Tüm eğitim sistemimiz değişmeli-II
Son yazımdaki eğitim konusuna devam ediyorum:
Sıkıntılarından bahsettiğimiz mevcut eğitim sistemi, yaklaşık 300 yıl kadar önce, Büyük Britanya’da ortaya çıktı. Dünya üzerindeki en büyük imparatorluklardan birisini, bilgisayar olmadan, telefon olmadan, hiçbir yeni nesil iletişim altyapısı olmadan, elle, kağıtlara yazılan bilgilerle ve gemilerle seyahat ederek yönettiğinizi hayal edin. İşte Britanyalılar bunu yaptılar.
Bu küresel yönetim ve devlet sistemini çalıştırmak için çok işgücüne ihtiyaç vardı. İşte bildiğimiz anlamı ile OKUL, bu amaçla yaratıldı. Britanya’ nın yarattığı okullar, daha sonra bu bürokratik yönetim makinesinin parçaları olacak olan insanları üretecekti.
Aynı amaç için üretilen tüm bu insanlar birbirileriyle aynı olmalıydılar. Üç şeyi kesinlikle bilmeleri gerekiyordu. Güzel el yazıları olmalıydı, bilgi el yazısıyla aktarılıyordu; okuyabilmeleri gerekiyordu, anlamak ve öğrenmek için; temel aritmetik hesapları yapabilmeleri gerekiyordu.
Birbirlerine benzer olmalıydılar çünkü, herhangi bir ihtiyaç anında, Yeni Zelanda’dan birini alıp, Kanada’ya gönderdiğiniz zaman anında işler olmalıydı. İşte bu noktada, aklına Roger Waters’ın “The Wall” filmi gelmeyenlere tekrar izlemelerini salık veririm :
Sistem o kadar iyi kurulmuştu ki, günümüzde artık imparatorluklar kalmadı ama, artık var olmayan bir düzen için birbirinin eşi insanları üretmeye devam ediyoruz.
Ken Robinson’un dediği gibi, “Eğitim sistemlerimizi fast food modeline uyarlamışız”. Bildiğiniz gibi, fast food modelinde her şey standarttır. Eğitim dünyası olarak biz kendimize fast food modelini layık görüyoruz hala.

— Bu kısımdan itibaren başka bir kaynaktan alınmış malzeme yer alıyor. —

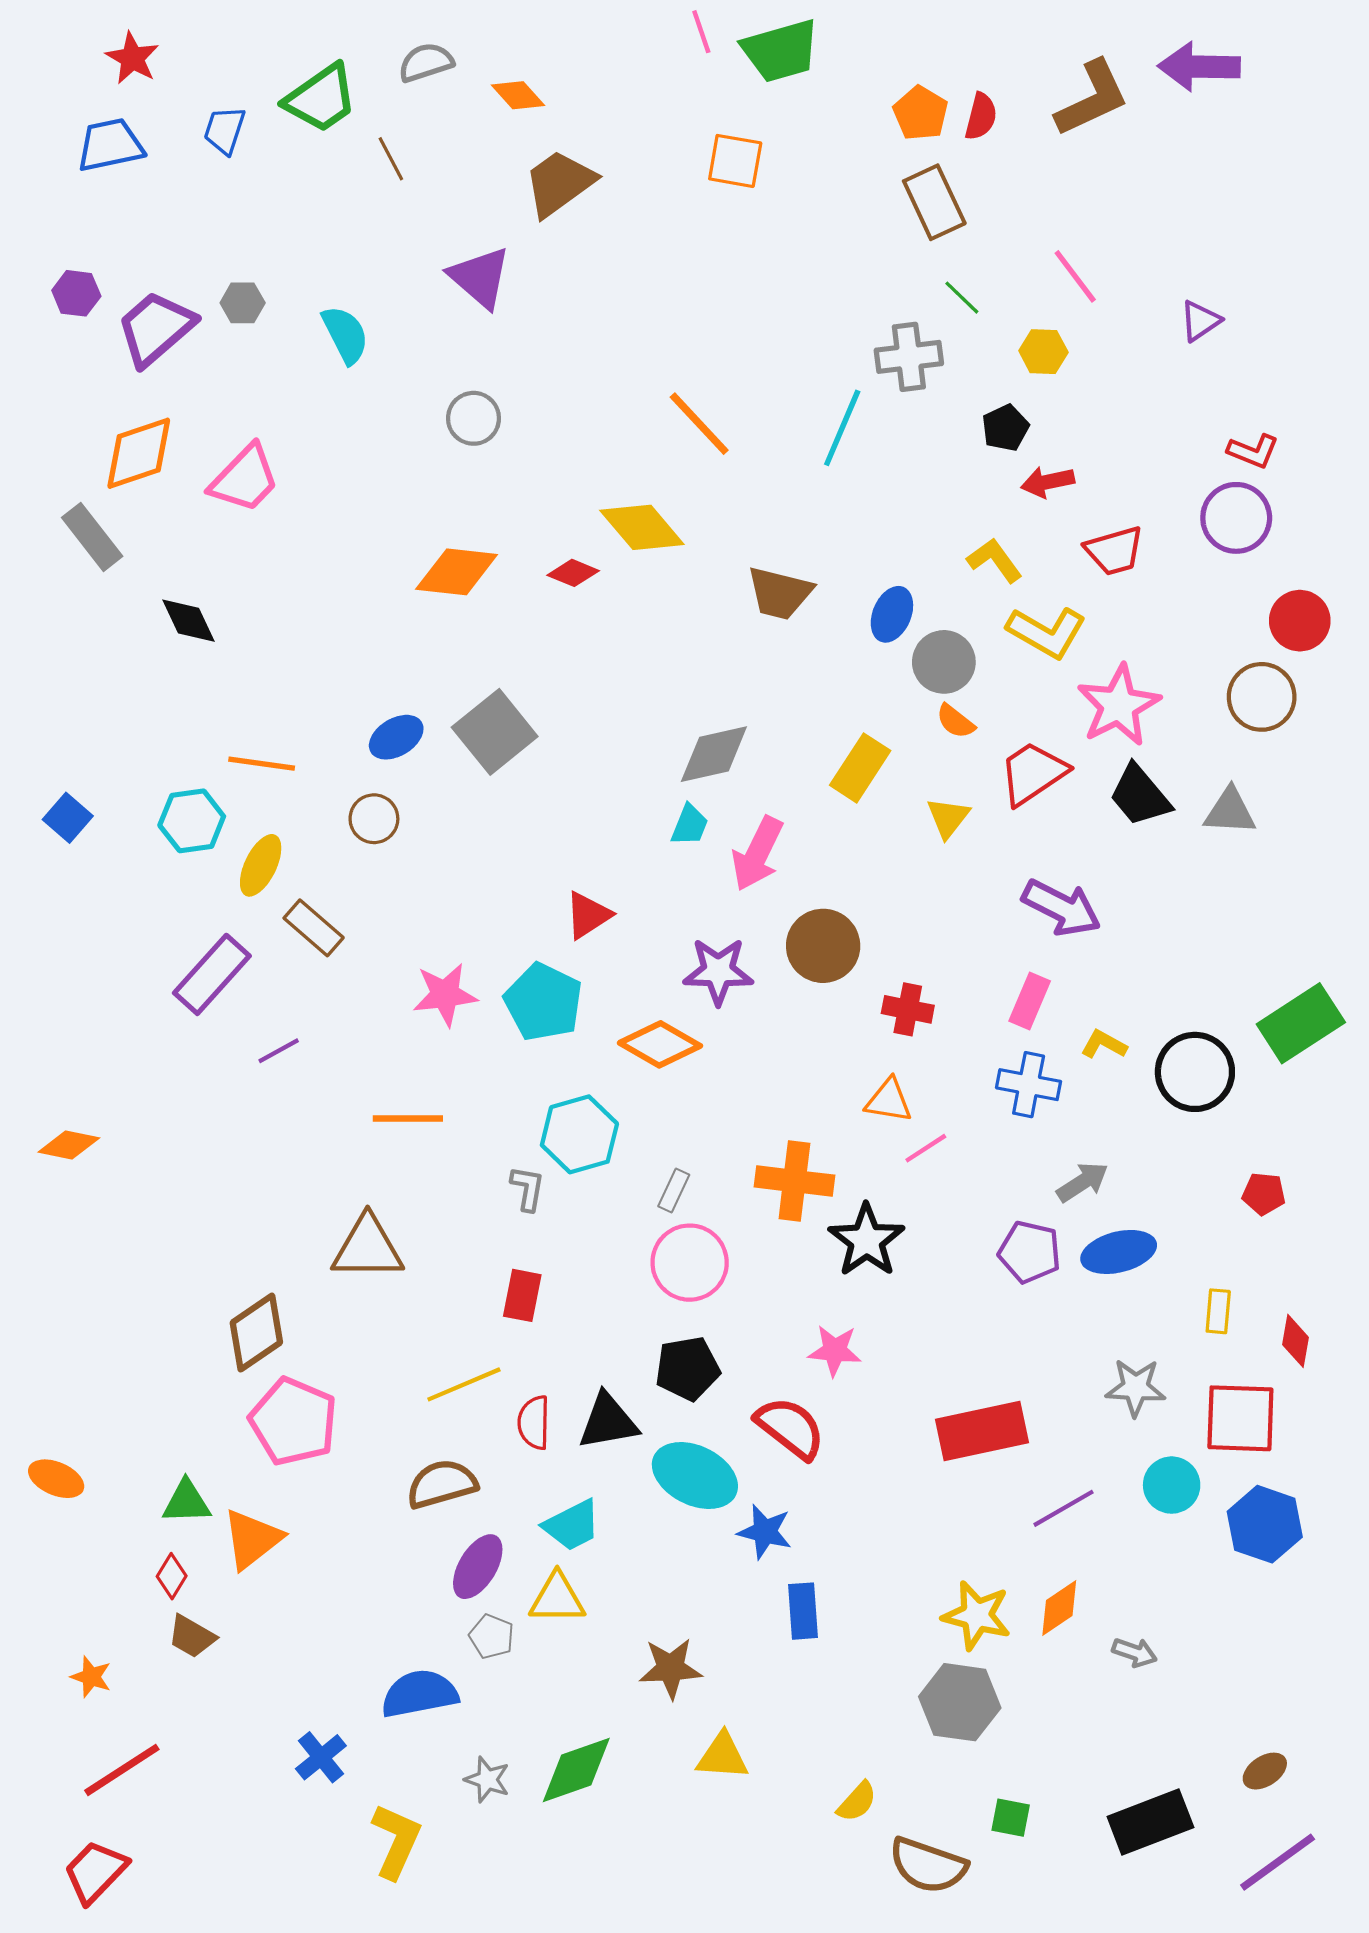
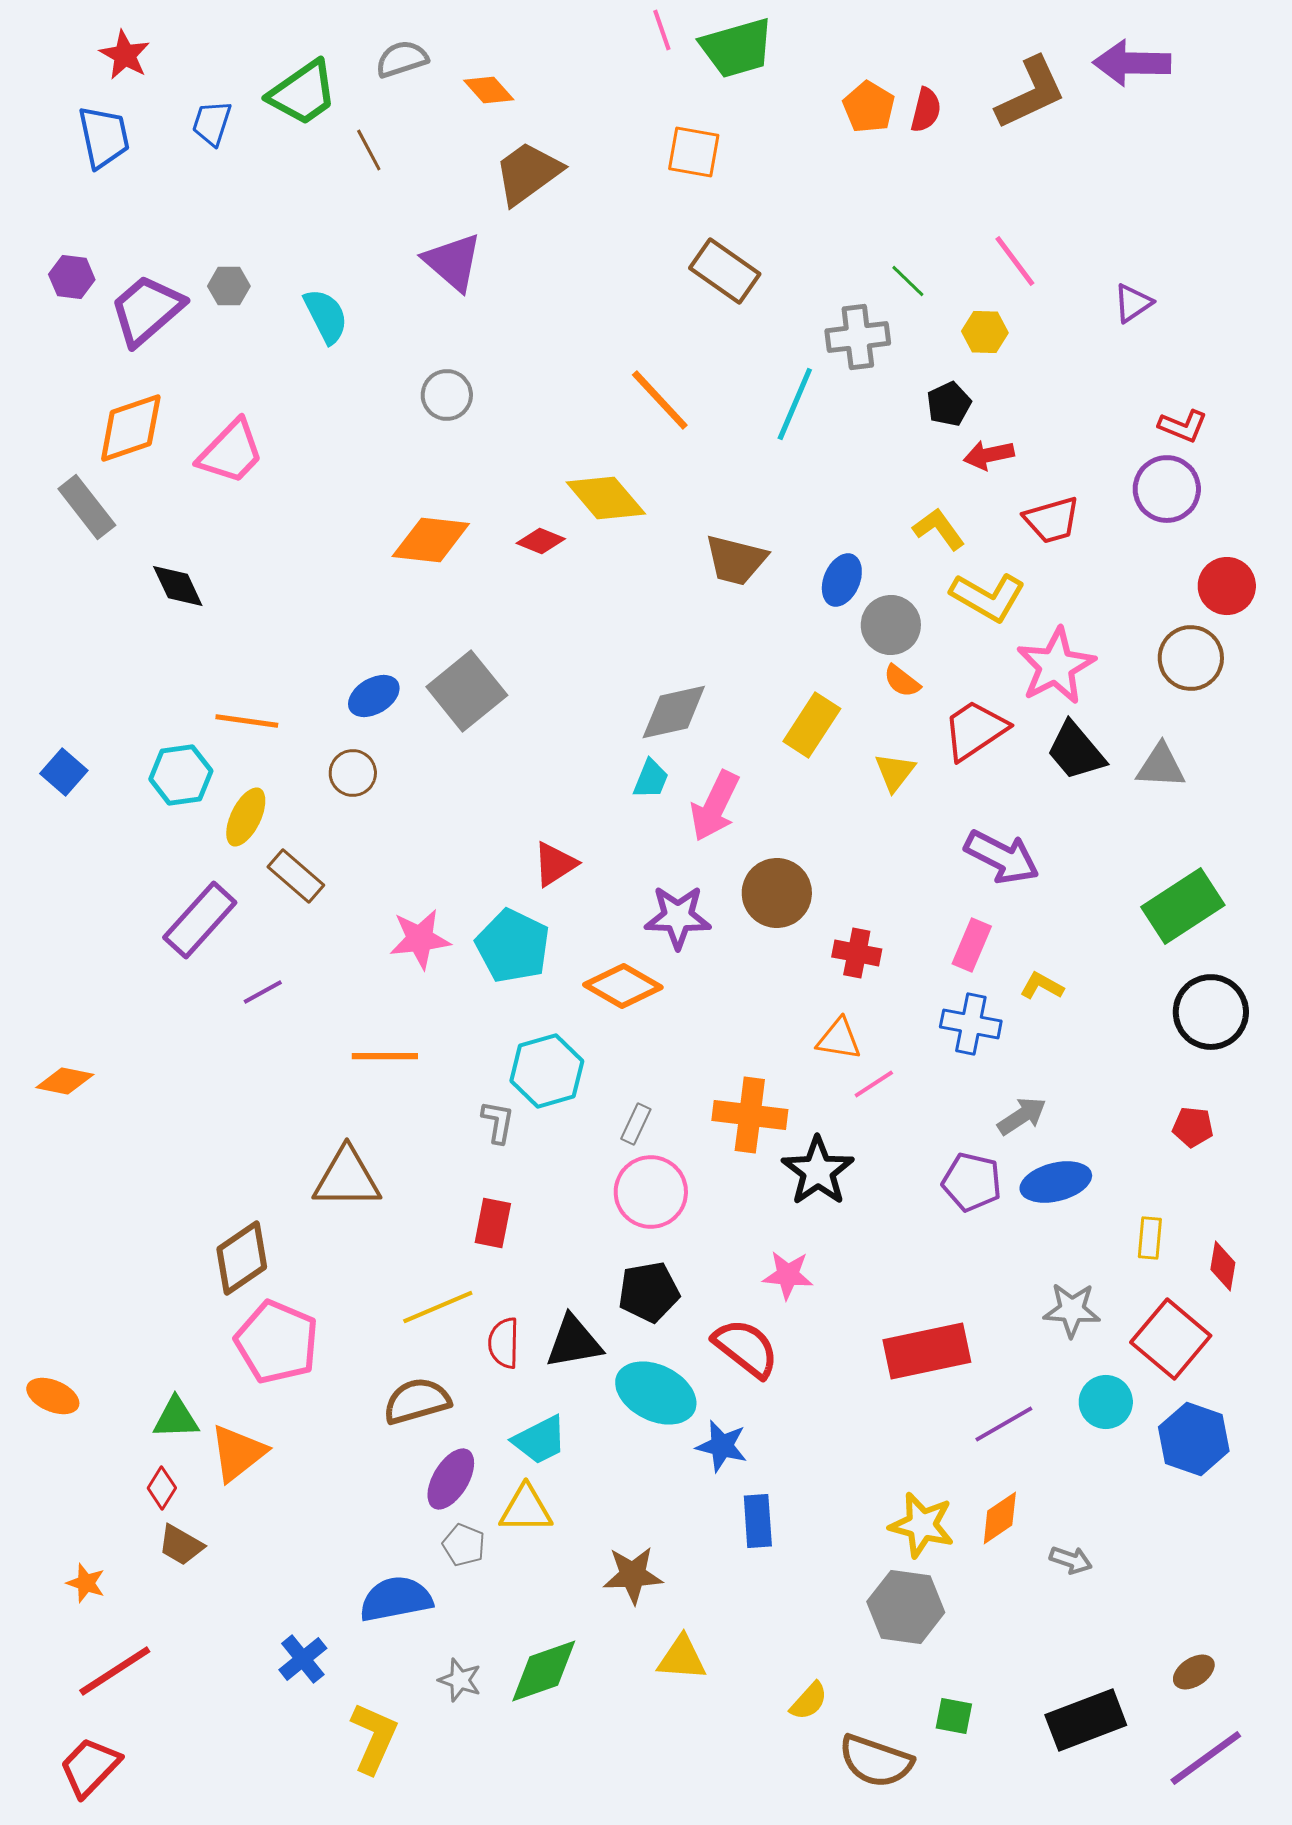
blue trapezoid: (110, 145) -> (104, 137), turned 90
brown rectangle: (934, 202) -> (725, 271), moved, turned -30
green rectangle: (1301, 1023) -> (1183, 906), moved
black circle: (1195, 1072) -> (1211, 1012), moved
red square: (1240, 1418) -> (1171, 1339), turned 38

Bu yaklaşım tıpkı hamburgerin sağlığımızı tükettiği gibi ruhumuzu ve enerjimizi tüketiyor.
Her insanın yeteneği ve tutkuları farklı. Çocukların yeteneklerini açığa çıkarabilecekleri, tutku ile bağlı kalacakları işi bulmalarını sağlayacak, ilgilendikleri konuda eğitim almalarını sağlayabilecek bir eğitim sistemine ihtiyacımız var. Bunun için ilk yapılması gereken de, herkesi üniversite mezunu yapmak değil. Çocukların yetenek ve tutkularına uygun olabilecek bir konuda, mesleği öğrenmeleri için, gerekli ara kademe mesleki eğitimlere daha çok önem verilmeli bence.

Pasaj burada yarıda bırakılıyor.